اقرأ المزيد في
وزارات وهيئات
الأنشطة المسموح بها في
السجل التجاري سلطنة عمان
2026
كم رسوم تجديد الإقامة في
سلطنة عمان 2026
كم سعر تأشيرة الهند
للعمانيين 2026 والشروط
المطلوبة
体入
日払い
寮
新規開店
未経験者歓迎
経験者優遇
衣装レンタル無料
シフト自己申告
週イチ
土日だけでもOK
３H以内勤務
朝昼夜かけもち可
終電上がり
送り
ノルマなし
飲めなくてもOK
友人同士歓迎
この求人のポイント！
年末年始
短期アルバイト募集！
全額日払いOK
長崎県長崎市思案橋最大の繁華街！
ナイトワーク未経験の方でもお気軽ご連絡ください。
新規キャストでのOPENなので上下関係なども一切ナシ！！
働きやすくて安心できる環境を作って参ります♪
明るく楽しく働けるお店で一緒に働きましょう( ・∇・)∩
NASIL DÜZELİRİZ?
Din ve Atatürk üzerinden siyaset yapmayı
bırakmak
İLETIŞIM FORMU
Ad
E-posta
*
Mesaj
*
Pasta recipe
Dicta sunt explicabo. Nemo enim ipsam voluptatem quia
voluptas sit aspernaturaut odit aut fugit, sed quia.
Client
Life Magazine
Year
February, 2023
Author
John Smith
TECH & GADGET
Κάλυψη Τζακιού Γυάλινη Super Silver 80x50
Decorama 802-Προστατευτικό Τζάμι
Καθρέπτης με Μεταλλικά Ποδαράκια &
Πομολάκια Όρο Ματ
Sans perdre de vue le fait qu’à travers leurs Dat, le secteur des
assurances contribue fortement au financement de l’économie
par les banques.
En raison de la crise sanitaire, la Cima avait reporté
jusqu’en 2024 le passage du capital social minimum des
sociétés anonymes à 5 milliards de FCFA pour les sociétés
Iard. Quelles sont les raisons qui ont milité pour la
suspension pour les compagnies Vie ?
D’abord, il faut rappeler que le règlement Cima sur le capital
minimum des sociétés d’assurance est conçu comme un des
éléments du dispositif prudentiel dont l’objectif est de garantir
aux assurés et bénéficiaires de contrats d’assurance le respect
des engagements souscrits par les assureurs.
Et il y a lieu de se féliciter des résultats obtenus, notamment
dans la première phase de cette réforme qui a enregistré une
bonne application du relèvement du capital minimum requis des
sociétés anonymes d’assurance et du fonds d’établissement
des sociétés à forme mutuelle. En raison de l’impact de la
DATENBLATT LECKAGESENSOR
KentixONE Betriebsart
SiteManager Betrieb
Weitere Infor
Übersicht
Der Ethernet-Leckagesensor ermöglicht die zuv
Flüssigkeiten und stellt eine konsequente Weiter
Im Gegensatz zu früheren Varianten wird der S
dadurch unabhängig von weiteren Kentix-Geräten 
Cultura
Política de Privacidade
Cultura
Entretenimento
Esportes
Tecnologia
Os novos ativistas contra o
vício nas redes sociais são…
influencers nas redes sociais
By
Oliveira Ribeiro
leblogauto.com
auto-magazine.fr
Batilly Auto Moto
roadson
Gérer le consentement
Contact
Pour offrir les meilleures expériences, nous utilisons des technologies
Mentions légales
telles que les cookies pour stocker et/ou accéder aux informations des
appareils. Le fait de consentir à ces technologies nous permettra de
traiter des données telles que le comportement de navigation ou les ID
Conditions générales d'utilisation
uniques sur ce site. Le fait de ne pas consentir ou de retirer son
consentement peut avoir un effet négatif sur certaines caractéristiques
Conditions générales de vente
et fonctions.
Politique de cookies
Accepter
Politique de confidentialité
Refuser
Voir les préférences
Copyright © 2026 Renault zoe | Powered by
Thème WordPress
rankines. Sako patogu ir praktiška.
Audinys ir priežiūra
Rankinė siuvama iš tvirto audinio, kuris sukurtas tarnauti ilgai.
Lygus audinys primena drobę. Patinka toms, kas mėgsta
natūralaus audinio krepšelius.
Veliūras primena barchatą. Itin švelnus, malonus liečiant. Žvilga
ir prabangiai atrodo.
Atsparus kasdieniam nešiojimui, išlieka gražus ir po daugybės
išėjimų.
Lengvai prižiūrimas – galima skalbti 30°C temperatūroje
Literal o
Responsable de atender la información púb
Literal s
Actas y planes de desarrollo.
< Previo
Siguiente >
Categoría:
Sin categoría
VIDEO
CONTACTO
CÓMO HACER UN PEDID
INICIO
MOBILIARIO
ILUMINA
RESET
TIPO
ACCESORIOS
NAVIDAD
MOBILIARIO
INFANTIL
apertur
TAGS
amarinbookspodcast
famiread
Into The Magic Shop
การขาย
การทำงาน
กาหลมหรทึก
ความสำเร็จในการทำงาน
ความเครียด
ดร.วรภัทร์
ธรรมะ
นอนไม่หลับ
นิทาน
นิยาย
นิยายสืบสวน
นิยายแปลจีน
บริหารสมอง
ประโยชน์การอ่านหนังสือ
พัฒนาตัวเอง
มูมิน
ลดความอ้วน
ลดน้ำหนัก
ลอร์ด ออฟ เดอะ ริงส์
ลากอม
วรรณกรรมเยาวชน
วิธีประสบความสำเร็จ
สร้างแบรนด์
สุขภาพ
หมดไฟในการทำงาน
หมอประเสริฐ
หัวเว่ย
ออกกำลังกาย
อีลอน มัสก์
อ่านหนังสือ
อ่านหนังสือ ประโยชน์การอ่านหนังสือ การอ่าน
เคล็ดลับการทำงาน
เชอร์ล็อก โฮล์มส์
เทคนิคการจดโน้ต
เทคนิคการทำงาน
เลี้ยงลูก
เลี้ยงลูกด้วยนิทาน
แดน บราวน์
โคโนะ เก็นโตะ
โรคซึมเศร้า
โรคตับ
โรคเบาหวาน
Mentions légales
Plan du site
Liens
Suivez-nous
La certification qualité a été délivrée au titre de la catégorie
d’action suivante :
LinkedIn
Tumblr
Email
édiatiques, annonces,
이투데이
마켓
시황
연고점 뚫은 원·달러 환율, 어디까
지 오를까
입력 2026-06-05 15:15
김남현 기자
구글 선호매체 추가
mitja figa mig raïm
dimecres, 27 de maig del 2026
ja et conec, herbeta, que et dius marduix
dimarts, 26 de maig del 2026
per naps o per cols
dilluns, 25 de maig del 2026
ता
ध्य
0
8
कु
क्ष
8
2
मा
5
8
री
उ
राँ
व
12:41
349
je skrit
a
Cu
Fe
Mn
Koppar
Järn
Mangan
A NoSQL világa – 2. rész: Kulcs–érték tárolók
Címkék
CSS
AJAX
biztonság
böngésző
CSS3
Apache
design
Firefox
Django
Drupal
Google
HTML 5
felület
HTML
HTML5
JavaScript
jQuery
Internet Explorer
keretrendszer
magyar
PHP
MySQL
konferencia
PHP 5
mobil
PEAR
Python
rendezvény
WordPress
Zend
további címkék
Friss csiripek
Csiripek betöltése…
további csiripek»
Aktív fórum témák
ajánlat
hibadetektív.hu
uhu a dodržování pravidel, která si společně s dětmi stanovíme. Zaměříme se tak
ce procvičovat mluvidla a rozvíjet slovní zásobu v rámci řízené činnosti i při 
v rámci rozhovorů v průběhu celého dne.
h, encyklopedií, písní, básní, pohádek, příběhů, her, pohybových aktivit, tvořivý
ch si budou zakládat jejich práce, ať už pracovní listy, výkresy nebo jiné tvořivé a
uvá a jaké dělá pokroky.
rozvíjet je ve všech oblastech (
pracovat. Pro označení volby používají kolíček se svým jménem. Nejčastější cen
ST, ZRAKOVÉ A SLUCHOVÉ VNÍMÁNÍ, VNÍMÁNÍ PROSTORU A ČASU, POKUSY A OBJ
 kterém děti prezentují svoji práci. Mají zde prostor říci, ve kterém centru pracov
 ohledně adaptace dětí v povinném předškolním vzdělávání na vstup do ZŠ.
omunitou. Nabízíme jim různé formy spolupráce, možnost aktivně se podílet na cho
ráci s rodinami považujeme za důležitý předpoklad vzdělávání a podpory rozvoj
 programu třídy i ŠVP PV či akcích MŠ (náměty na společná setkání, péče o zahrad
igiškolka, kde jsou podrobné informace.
---
Work order :: Using the entries above, say how many lines include the word "rámci", with no other output.

Response to the task :: 2